1. Field of the Invention
The invention relates in general to a calibration technology, and more particularly to a calibration technology for a display device.
2. Description of the Related Art
Ensuring normal functionality of products when the products are shipped out of the factory is always a focus of manufacturers. By pre-filtering out and repairing problematic products, post-sales returns and exchanges can be effectively prevented to increase customer satisfaction.
For a display device, a common test item is inputting data of a reference image at a signal receiving end of the display device, and an actual display result is monitored to ensure its correctness. For example, referring to FIG. 1, the reference image may include multiple vertical gray lines having different brightness levels (gradually increasing from left to right). Assuming that a grayscale range that the display device provides is 0 to 255, the reference image may include gray lines having a maximum of 256 different brightness levels. Known to one person skilled in the art, grayscale values of the three primary colors—red, green and blue, in gray pixels, are equal. When a reference image is displayed by a screen under test, as a reflection on unsatisfactory color linearity of the screen under test, an image presented by the screen under test may include non-gray pixels. Once the above problem is identified, settings (e.g., a gamma curve) are usually manually adjusted by testing personnel to correct lines with abnormal colors to expected gray lines.

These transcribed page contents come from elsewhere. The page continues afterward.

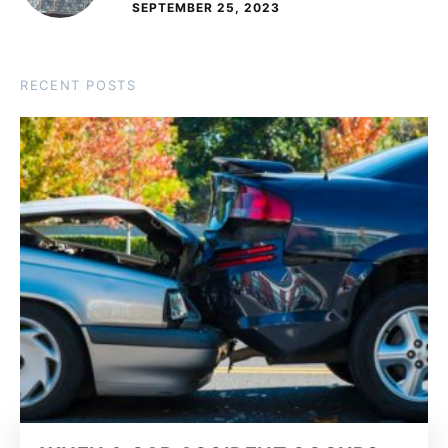
SEPTEMBER 25, 2023
RECENT POSTS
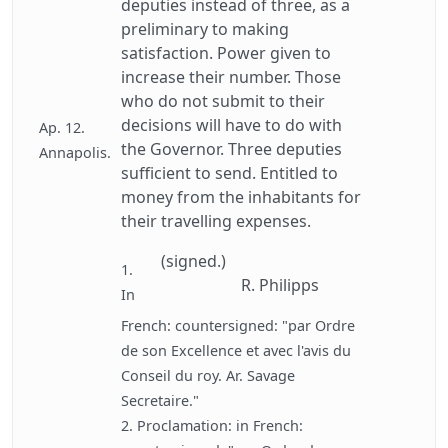
deputies instead of three, as a
preliminary to making
satisfaction. Power given to
increase their number. Those
who do not submit to their
decisions will have to do with
Ap. 12.
the Governor. Three deputies
Annapolis.
sufficient to send. Entitled to
money from the inhabitants for
their travelling expenses.
(signed.)
1.
R. Philipps
In
French: countersigned: "par Ordre
de son Excellence et avec l'avis du
Conseil du roy. Ar. Savage
Secretaire."
2. Proclamation: in French:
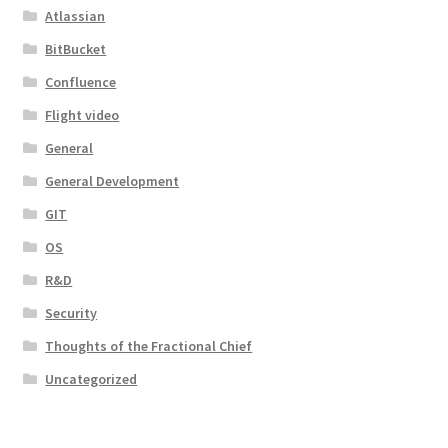
Atlassian
BitBucket
Confluence
Flight video
General
General Development
GIT
OS
R&D
Security
Thoughts of the Fractional Chief
Uncategorized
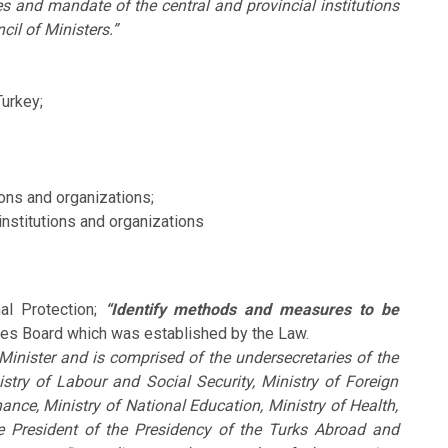
es and mandate of the central and provincial institutions
cil of Ministers.”
Turkey;
ions and organizations;
institutions and organizations
al Protection;
“Identify methods and measures to be
ies Board which was established by the Law.
Minister and is comprised of the undersecretaries of the
istry of Labour and Social Security, Ministry of Foreign
inance, Ministry of National Education, Ministry of Health,
e President of the Presidency of the Turks Abroad and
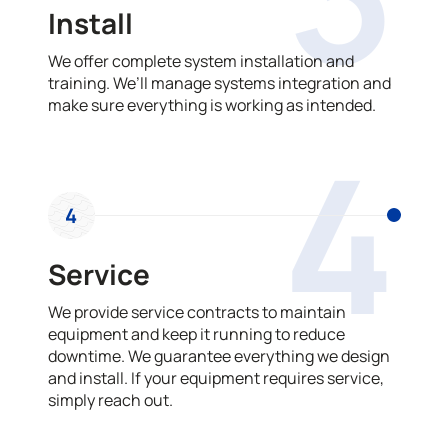
Install
We offer complete system installation and
training. We’ll manage systems integration and
make sure everything is working as intended.
4
4
Service
We provide service contracts to maintain
equipment and keep it running to reduce
downtime. We guarantee everything we design
and install. If your equipment requires service,
simply reach out.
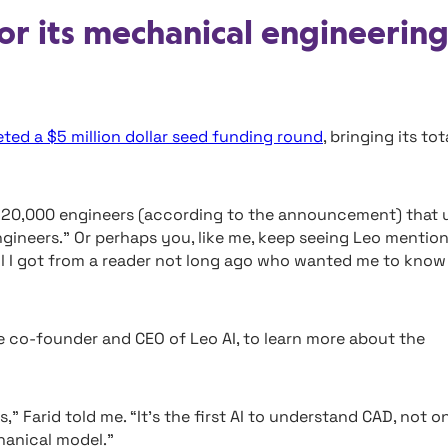
or its mechanical engineerin
ted a $5 million dollar seed funding round
, bringing its tot
he 20,000 engineers (according to the announcement) that 
ngineers.” Or perhaps you, like me, keep seeing Leo mentio
il I got from a reader not long ago who wanted me to know
he co-founder and CEO of Leo AI, to learn more about the
,” Farid told me. “It’s the first AI to understand CAD, not o
chanical model.”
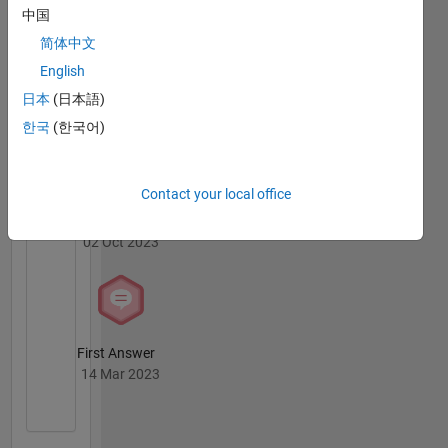
Badges
中国
简体中文
MATLAB
English
Answers
All
Badges
日本
(日本語)
한국
(한국어)
Contact your local office
Thankful Level 1
02 Oct 2023
First Answer
14 Mar 2023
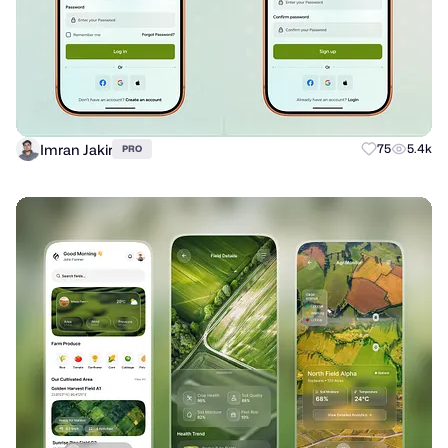
Imran Jakir
75
5.4k
PRO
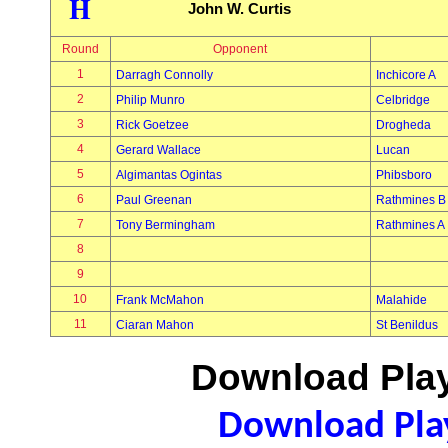
H
John W. Curtis
Round
Opponent
1
Darragh Connolly
Inchicore A
2
Philip Munro
Celbridge
3
Rick Goetzee
Drogheda
4
Gerard Wallace
Lucan
5
Algimantas Ogintas
Phibsboro
6
Paul Greenan
Rathmines B
7
Tony Bermingham
Rathmines A
8
9
10
Frank McMahon
Malahide
11
Ciaran Mahon
St Benildus
Download Play
Download Play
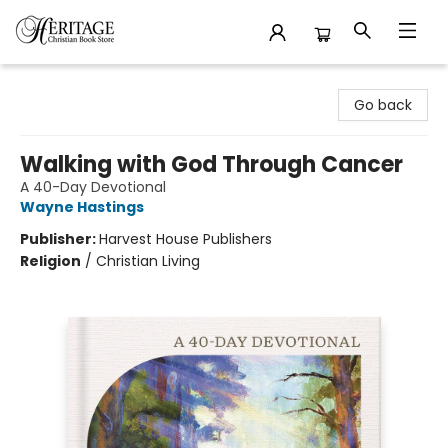
Heritage Christian Book Store
Go back
Walking with God Through Cancer
A 40-Day Devotional
Wayne Hastings
Publisher:
Harvest House Publishers
Religion
/
Christian Living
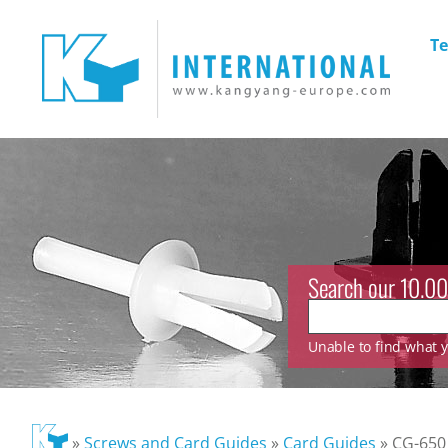
Te
Search our 10.00
Unable to find what yo
»
Screws and Card Guides
»
Card Guides
»
CG-650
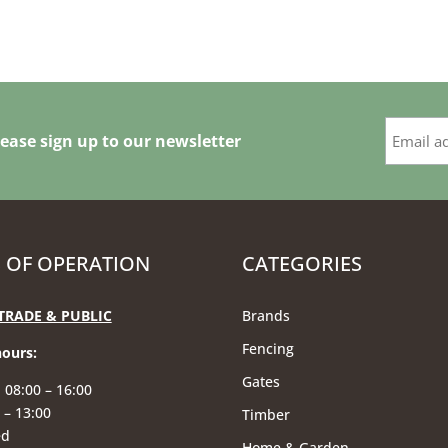
ease sign up to our newsletter
 OF OPERATION
CATEGORIES
TRADE & PUBLIC
Brands
Fencing
hours
:
Gates
 08:00 – 16:00
 – 13:00
Timber
ed
Home & Garden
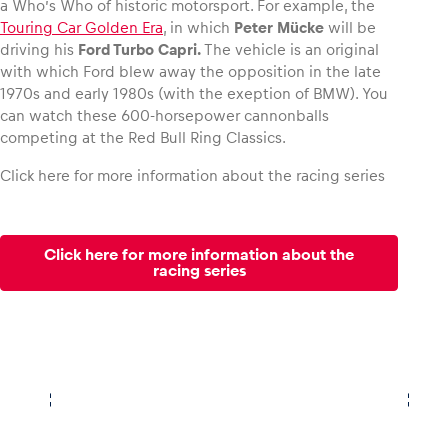
a Who’s Who of historic motorsport. For example, the
Touring Car Golden Era
, in which
Peter Mücke
will be
driving his
Ford Turbo Capri.
The vehicle is an original
with which Ford blew away the opposition in the late
1970s and early 1980s (with the exeption of BMW). You
can watch these 600-horsepower cannonballs
competing at the Red Bull Ring Classics.
Click here for more information about the racing series
Click here for more information about the
racing series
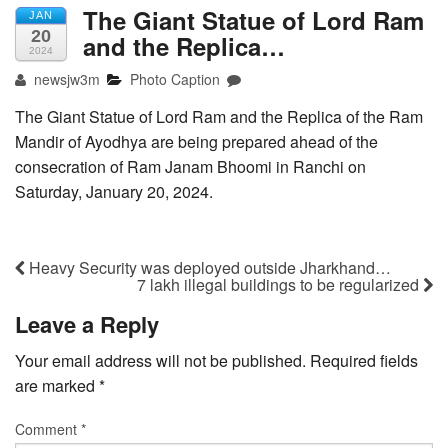
The Giant Statue of Lord Ram
JAN
20
and the Replica…
2024
newsjw3m
Photo Caption
The Giant Statue of Lord Ram and the Replica of the Ram
Mandir of Ayodhya are being prepared ahead of the
consecration of Ram Janam Bhoomi in Ranchi on
Saturday, January 20, 2024.
Heavy Security was deployed outside Jharkhand…
7 lakh illegal buildings to be regularized
Leave a Reply
Your email address will not be published.
Required fields
are marked
*
Comment
*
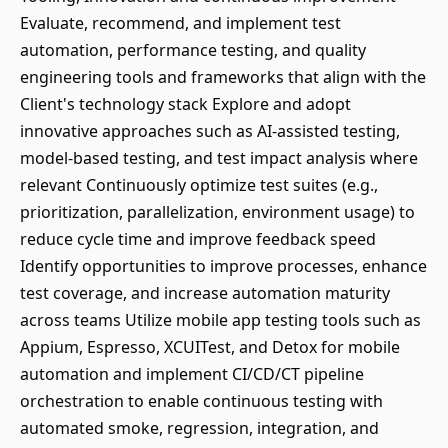
Evaluate, recommend, and implement test
automation, performance testing, and quality
engineering tools and frameworks that align with the
Client's technology stack Explore and adopt
innovative approaches such as AI-assisted testing,
model-based testing, and test impact analysis where
relevant Continuously optimize test suites (e.g.,
prioritization, parallelization, environment usage) to
reduce cycle time and improve feedback speed
Identify opportunities to improve processes, enhance
test coverage, and increase automation maturity
across teams Utilize mobile app testing tools such as
Appium, Espresso, XCUITest, and Detox for mobile
automation and implement CI/CD/CT pipeline
orchestration to enable continuous testing with
automated smoke, regression, integration, and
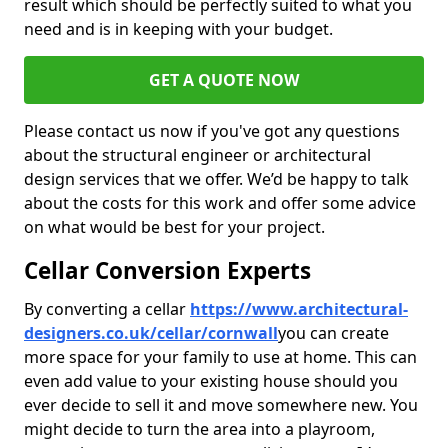
result which should be perfectly suited to what you
need and is in keeping with your budget.
GET A QUOTE NOW
Please contact us now if you've got any questions
about the structural engineer or architectural
design services that we offer. We’d be happy to talk
about the costs for this work and offer some advice
on what would be best for your project.
Cellar Conversion Experts
By converting a cellar
https://www.architectural-
designers.co.uk/cellar/cornwall
you can create
more space for your family to use at home. This can
even add value to your existing house should you
ever decide to sell it and move somewhere new. You
might decide to turn the area into a playroom,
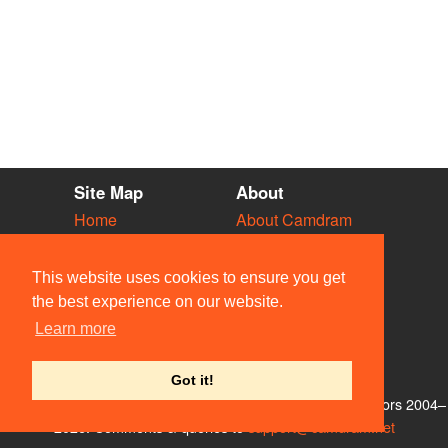
Site Map
About
Home
About Camdram
Diary
Development
Vacancies
API Documentation
This website uses cookies to ensure you get
Societies
Privacy & Cookies
the best experience on our website.
Venues
User Guidelines
Learn more
People
FAQ
Contact Us
Got it!
© Members of the Camdram Web Team and other contributors 2004–
2026. Comments & queries to
support@camdram.net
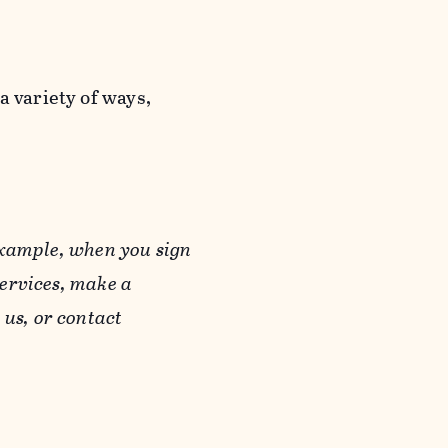
a variety of ways,
example, when you sign
Services, make a
us, or contact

In the prior art, testing personnel mostly determine rough positions of the abnormal lines by the naked eye, and gradually approximate actual positions of the abnormal lines starting from the rough positions. Having locked precise positions of the abnormal lines, the testing personnel then start adjusting image characteristic parameters of the abnormal lines. Assume that an abnormal line appears at a position 20A in FIG. 2. The position 20A falls in a central region and slightly to the right in the overall reference image, and thus the testing personnel may preliminarily determine that the grayscale that needs to be adjusted in the gamma curve is close to but slightly higher than the grayscale value 128. In one approach for identifying the exactly grayscale value corresponding to the position 20A, a signal source is controlled to intentionally set a vertical line corresponding to the grayscale value 128 in the reference frame to a distinct color that can be easily identified (e.g., pure red in a high brightness level), and to further mark a position of the line corresponding the grayscale value 128. Next, the testing personnel may gradually change the position of the reference line having the intentionally changed color, e.g., sequentially changing the color of the vertical lines corresponding to grayscale values 129, 130, 131 . . . , until the reference line overlaps with the abnormal line. With the confirmed grayscale value corresponding to the abnormal line, the testing personnel can then adjust the image characteristic parameters corresponding to the grayscale value in the gamma curve.
The above calibration solution may be extremely time-consuming. For multiple abnormalities occurring in a same screen under test, the calibration procedure for the screen under test may take up an entire day, and is thus quite uneconomical.